Sadly that is not what the corporate reformers mean when they use the term. In their minds, personalized learning cannot happen without a computer of some sort, be it the traditional desk top model, a lap-top, or a tablet. It involves something called adaptive programing, in which the computer has algorithms built into its programing that evaluate the answers a child gives on certain questions, then make a determination (instantaneously) as to the next item to present. Some of these programs actually can use physical feedback from the child’s hand on the mouse, perhaps even eye movement tracked by the computer, to determine stress levels, and adjust the material presented accordingly. Sounds great, right? Not! No computer can understand a child at the level that his human teacher can. The computer has no way of assessing whether an incorrect answer was given because it is too hard for the student or because he was distracted by something going on in the classroom or something that happened at home the night before or whether he didn’t get breakfast this morning. Corporate reformers envision large classes of children working primarily on some type of computer without much interaction with teachers or peers, taught “personally” at their specific level by the computer. What is missing here is an understanding of how children really learn. Children learn through manipulation of physical objects (sorry, the mouse or a touch screen doesn’t count as manipulative) and interaction with knowledgable others, either adults or peers. They learn by being in their world, not passive observers of it.

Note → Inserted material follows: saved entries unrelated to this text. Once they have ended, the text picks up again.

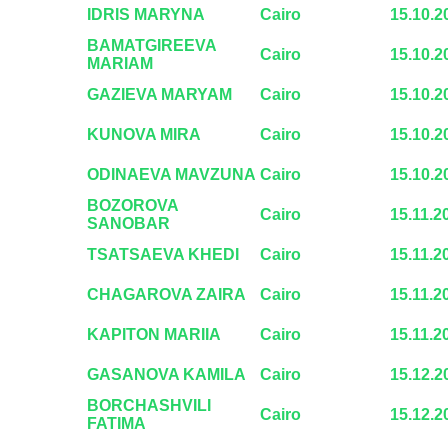
IDRIS MARYNA
Cairo
15.10.2
BAMATGIREEVA
Cairo
15.10.2
MARIAM
GAZIEVA MARYAM
Cairo
15.10.2
KUNOVA MIRA
Cairo
15.10.2
ODINAEVA MAVZUNA
Cairo
15.10.2
BOZOROVA
Cairo
15.11.2
SANOBAR
TSATSAEVA KHEDI
Cairo
15.11.2
CHAGAROVA ZAIRA
Cairo
15.11.2
KAPITON MARIIA
Cairo
15.11.2
GASANOVA KAMILA
Cairo
15.12.2
BORCHASHVILI
Cairo
15.12.2
FATIMA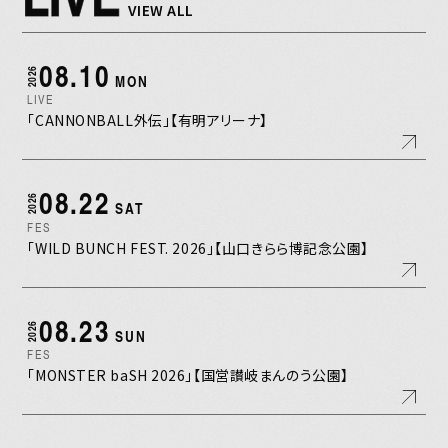
VIEW ALL
08.10
2026
MON
LIVE
「CANNONBALL外伝」【有明アリーナ】
08.22
2026
SAT
FES
「WILD BUNCH FEST. 2026」【山口きらら博記念公園】
08.23
2026
SUN
FES
「MONSTER baSH 2026」【国営讃岐まんのう公園】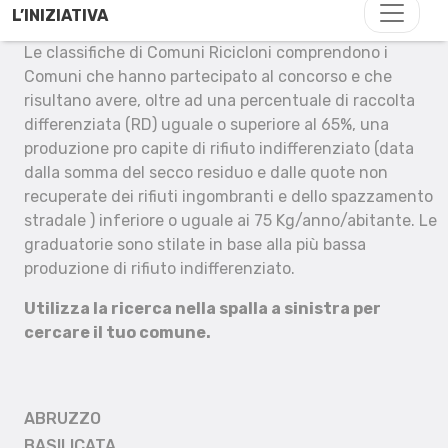
L’INIZIATIVA
Le classifiche di Comuni Ricicloni comprendono i
Comuni che hanno partecipato al concorso e che
risultano avere, oltre ad una percentuale di raccolta
differenziata (RD) uguale o superiore al 65%, una
produzione pro capite di rifiuto indifferenziato (data
dalla somma del secco residuo e dalle quote non
recuperate dei rifiuti ingombranti e dello spazzamento
stradale ) inferiore o uguale ai 75 Kg/anno/abitante. Le
graduatorie sono stilate in base alla più bassa
produzione di rifiuto indifferenziato.
Utilizza la ricerca nella spalla a sinistra per
cercare il tuo comune.
ABRUZZO
BASILICATA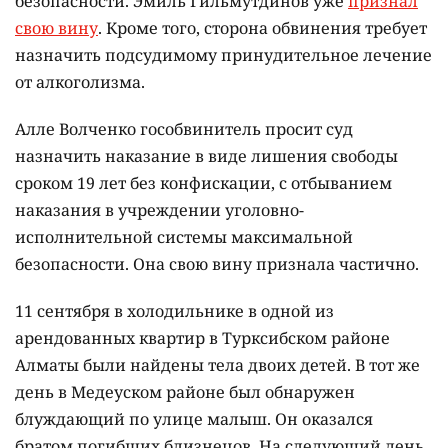
безопасности. Эмиль Гильмутдинов уже
признал
свою вину
. Кроме того, сторона обвинения требует
назначить подсудимому принудительное лечение
от алкоголизма.
Алле Волченко гособвинитель просит суд
назначить наказание в виде лишения свободы
сроком 19 лет без конфискации, с отбыванием
наказания в учреждении уголовно-
исполнительной системы максимальной
безопасности. Она свою вину признала частично.
11 сентября в холодильнике в одной из
арендованных квартир в Турксибском районе
Алматы были найдены тела двоих детей. В тот же
день в Медеуском районе был обнаружен
блуждающий по улице малыш. Он оказался
братом погибших близнецов. На следующий день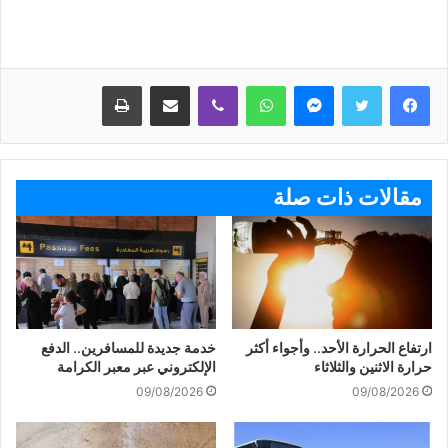
ماسنجر
واتساب
ڤايبر
مشاركة عبر البريد
طباعة
مقالات ذات صلة
ارتفاع الحرارة الأحد.. وأجواء أكثر
خدمة جديدة للمسافرين.. الدفع
حرارة الاثنين والثلاثاء
الإلكتروني عبر معبر الكرامة
09/08/2026
09/08/2026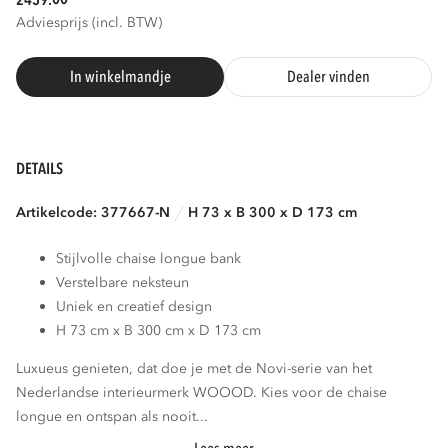
2459.
Adviesprijs (incl. BTW)
In winkelmandje
Dealer vinden
DETAILS
Artikelcode: 377667-N
H 73 x B 300 x D 173 cm
Stijlvolle chaise longue bank
Verstelbare neksteun
Uniek en creatief design
H 73 cm x B 300 cm x D 173 cm
Luxueus genieten, dat doe je met de Novi-serie van het
Nederlandse interieurmerk WOOOD. Kies voor de chaise
longue en ontspan als nooit...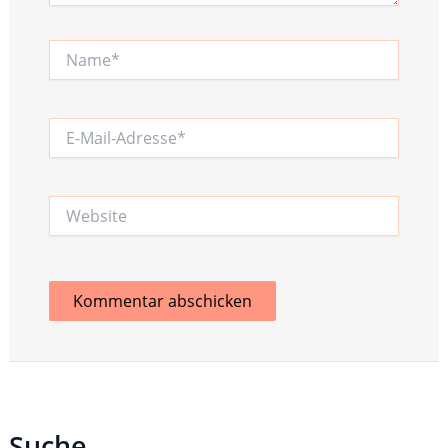
Name*
E-
Mail-
Adresse*
Website
Suche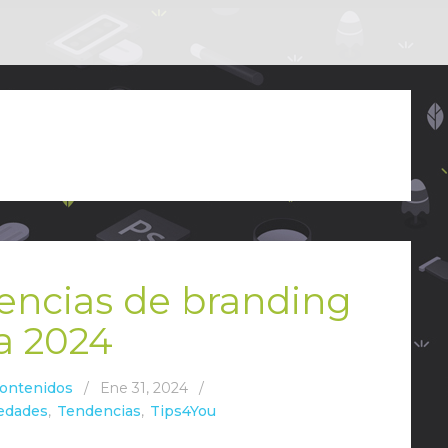
dencias de branding
a 2024
Contenidos
/
Ene 31, 2024
/
edades
,
Tendencias
,
Tips4You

Personalized learning as touted by the corporate reformers is really pretty scary. Imagine how much data the computer needs about a child to be able to respond in a logical way to him. Imagine where that data is stored and where it is going. Who creates the programs that teach the child? If you guessed Pearson, you are correct. Adaptive learning and “personalized learning” is the focus of their new business plan.
I have reviewed only six of the terms that have been perverted to support the corporate reform agenda. Perhaps you would like to comment and add some of your own. Feel free!